CyberTech Rambler

October 14, 2005

John Carroll calling a storage device a PC

Filed under: Uncategorized — ctrambler @ 1:48 pm

John Carroll’s idea for a sub $100 PC is interesting, and I like the idea/concept and can see myself doing this. However, I cannot call it a PC, not even a PC substitute.

His idea is that everything is stored on a USB device instead of an internal hard disk. User simply bring the USB device to a dummy computer terminal, i.e. one that only have processor, display, keyboard and mouse, boot it off the device and run everything from the USB device. He then call USB device and the dump terminals a PC.

He asks us to be bold and disregards the concept of a traditional PC. There is no need to do so. The dummy terminal/external storage combo is a PC in every sense of the word. Let’s not forget that hard disks is a relatively new addition to PC. Before hard disk become common places (around 1995), we boot PCs from floppy disks. In fact, today you can download Knoppix CD and DVD and boot your computer off it, bypassing your harddisk completely and store your data to a USB device.

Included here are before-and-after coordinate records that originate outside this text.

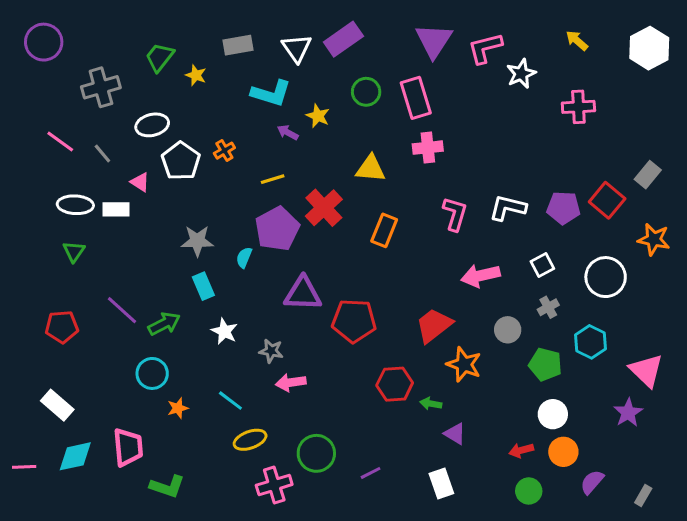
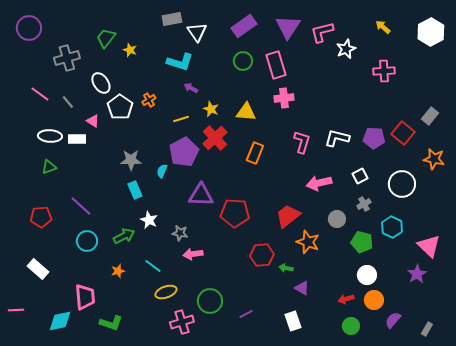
purple rectangle: (343, 39) -> (244, 26), moved
gray rectangle: (238, 45) -> (172, 19), moved
yellow star: (318, 116) -> (211, 109), moved
white ellipse: (152, 125) -> (101, 83), turned 70
green triangle: (74, 251) -> (49, 167), turned 35
green arrow: (164, 324) -> (124, 236), moved
cyan circle: (152, 373) -> (87, 241), moved
cyan diamond: (75, 456) -> (60, 321), moved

However, since he ask it nicely, I will try my best. BUT what I am not prepared to do is to confuse the ownership of a storage device with the ownership of a PC. He is asking us to disregard the composition of a PC. But a PC, whatever its composition, must be able to process data such write a document or spreadsheet. This is actually a fundamental requirement for any PC. Another important purpose of creating a sub $100 PC is to give its owner an INDEPENDENT means of processing his data. Otherwise, we can all call a dummy terminal that do timesharing processing time on a mainframe a PC … and it is easier to configure one like this sub $100 coz it means we can disregards the cost of everything on the servere end (including the server). A USB or other device which stores program/data/OS cannot perform data processing and therefore fails to qualify as a PC. An owner of the storage device, however sophisicated, still needs to access to a dummy terminal. If he does not own one, he is at the mercy of others and therefore not independent.

His argument seems to rely on the fact that the majority of the people personally spend less than $100. This does not fly. It is like saying I have a sub $30 PC TODAY since I own a Knoppix CD ($1 – cost of a CDR) and a small USB flash memory stick (approx $20 for a 256MB model) and at time insert the two into someone else computer to do my word processing. Even if we stretch this personnal cost thinner by using communal ownership of dummy terminals to spread the cost of it over as many storage device to bring the cost per person down to sub $100 level, I am sure most people will count the number of PCs as the number of dummy terminals collectively owned. Otherwise, given enough people, we can each personally spend less than $100 for supercomputing.

If his purpose is to squeeze in Microsoft Windows into the sub $100 PC space, by offseting the cost of a copy of the OS against the dumb terminal, that is disingenius. There are better ways. I reckon the easiest way Microsoft can achieve this is to give away Windows Starter Edition or other crippleware version of Windows.